Many people like the comfort of things that are familiar- we stick to what we know because it is safe. Our brains like to repeat patterns and within our mind this is usually the path of least resistance. Each time we act a certain way, that path within our mind becomes easier to follow. Neural pathways in our brain are similar to trails in a dense forest- the more we travel a certain route- the more ingrained it becomes. Repeating patterns can also be our brain's way of trying to get resolution. We are drawn into the same situations and want to change the ending. This resolution can bring a sense of peace, so our actions may lay the foundation for us to repeat scenarios in the hopes of gaining closure. The issue is that there are multiple ways to get closure and move forward but we (unsuccessfully) continue to try the same way.

For some of us, even if life shifts we tend to revert back to past behaviors. This can look different for everyone, the key part is the subconscious need to repeat the same patterns. When these old patterns are no longer good for us they can become self-destructive and limit our growth. A relatable example of re-living patterns is if you have ever found yourself dating the same person/ similar people with it repeatedly ending poorly. Another example is if you grew up with a hectic environment or constant drama it can be uncomfortable navigating life during times of peace. For this reason, you may find yourself drawn to instigating or causing situations that could be against your best interest. For people who grow up in these environments, many prefer chaos because it is familiar and they know how to manage it.

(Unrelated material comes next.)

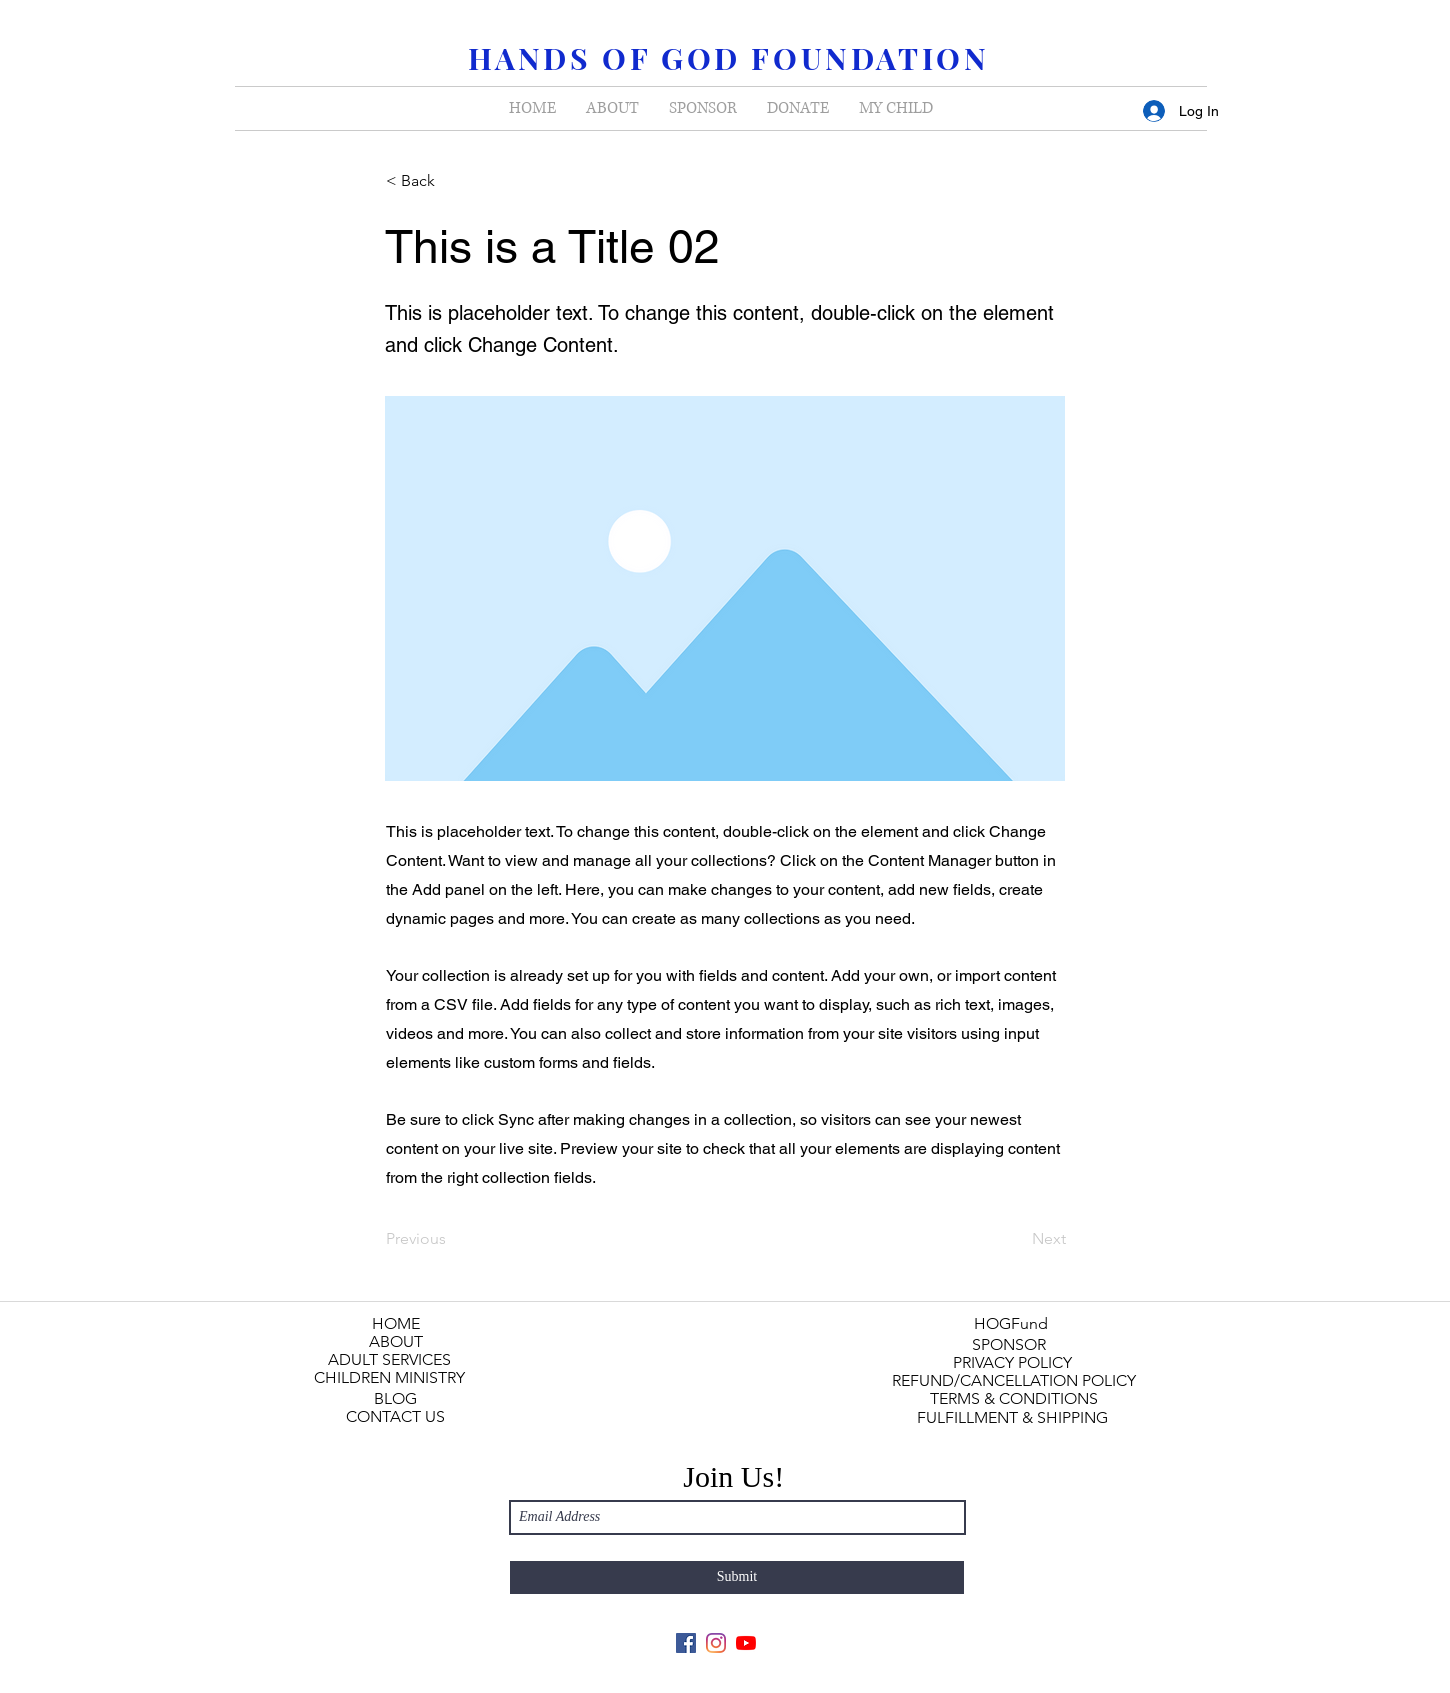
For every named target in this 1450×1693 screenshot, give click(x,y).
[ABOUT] (395, 1342)
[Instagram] (716, 1643)
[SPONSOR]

Breaking the mold and leaving behind those behaviors can be uncharted territory. Without a firm idea of HOW to change our path many people seek the comfort of what they know. Unfortunately, this can mean that we stay with a partner we know is no good for our mental health, we feel stuck in toxic work environments where we are not appreciated, we keep on doing the same things expecting something to change. In order to change our circumstances we have got to learn to act differently, not just expect things to fall into place.
Where do I start?
To start, make a list of the patterns you have noticed in your life. Self-reflect honestly to pinpoint things such as: picking the same argument with multiple partners, entertaining people within your life that bring you down, making decisions that lead you farther from your goals and doing the same thing but expecting a different outcome. In order to create a shift in old patterns we must be honest with ourselves when reflecting. This takes a willingness to confront our unhealthy patterns and accept ourselves.
We often move through the world with blinders on- especially when it comes to taking a look in the mirror and noticing our own harmful behaviors. We can find resolution by forging a new path and letting go of the pain the past left us with. People get to this point in varying ways. It takes courage to try something new and create a new path towards the healing you want.
Relationships are at the heart of healing
For some of us we heal through self-love, community, therapy, forgiveness, friendships or some combination of these all. A common factor in each of these examples is the meaningful connections we build. Build supportive relationships- this means with yourself too! Emotional safety helps us to try new ways of breaking old patterns.